- DATA IN THIS EXERCISE
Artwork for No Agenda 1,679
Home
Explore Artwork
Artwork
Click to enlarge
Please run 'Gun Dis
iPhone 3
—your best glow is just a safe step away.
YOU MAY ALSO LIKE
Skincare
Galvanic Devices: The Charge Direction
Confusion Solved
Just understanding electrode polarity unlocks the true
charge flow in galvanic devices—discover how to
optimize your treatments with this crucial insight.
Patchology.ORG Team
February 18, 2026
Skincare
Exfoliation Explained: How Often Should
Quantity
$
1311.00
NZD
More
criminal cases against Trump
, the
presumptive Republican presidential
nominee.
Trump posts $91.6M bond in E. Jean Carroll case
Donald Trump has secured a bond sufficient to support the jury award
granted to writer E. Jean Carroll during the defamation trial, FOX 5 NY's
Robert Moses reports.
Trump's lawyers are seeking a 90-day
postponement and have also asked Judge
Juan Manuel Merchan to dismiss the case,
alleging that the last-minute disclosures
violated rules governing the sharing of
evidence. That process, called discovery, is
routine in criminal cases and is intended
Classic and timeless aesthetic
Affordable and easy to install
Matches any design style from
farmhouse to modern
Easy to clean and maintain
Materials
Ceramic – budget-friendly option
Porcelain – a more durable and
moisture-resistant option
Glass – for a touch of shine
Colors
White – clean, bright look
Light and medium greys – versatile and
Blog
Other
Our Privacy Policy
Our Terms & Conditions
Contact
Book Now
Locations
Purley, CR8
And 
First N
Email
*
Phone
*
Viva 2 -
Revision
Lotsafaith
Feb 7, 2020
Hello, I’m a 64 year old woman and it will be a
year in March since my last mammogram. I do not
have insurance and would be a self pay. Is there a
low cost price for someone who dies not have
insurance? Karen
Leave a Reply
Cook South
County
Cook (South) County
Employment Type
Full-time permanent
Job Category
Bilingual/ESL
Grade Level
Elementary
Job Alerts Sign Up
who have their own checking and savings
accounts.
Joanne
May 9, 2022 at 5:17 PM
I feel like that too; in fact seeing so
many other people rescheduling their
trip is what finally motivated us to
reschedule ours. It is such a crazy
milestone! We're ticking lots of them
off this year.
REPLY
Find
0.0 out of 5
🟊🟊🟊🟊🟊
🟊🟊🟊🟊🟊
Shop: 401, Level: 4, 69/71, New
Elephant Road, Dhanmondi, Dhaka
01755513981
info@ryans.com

- REQUIRED ACTION
Scan the data, and report each line that uses the word "bond".

- SOLUTION TO THIS TASK
Trump posts $91.6M bond in E. Jean Carroll case
Donald Trump has secured a bond sufficient to support the jury award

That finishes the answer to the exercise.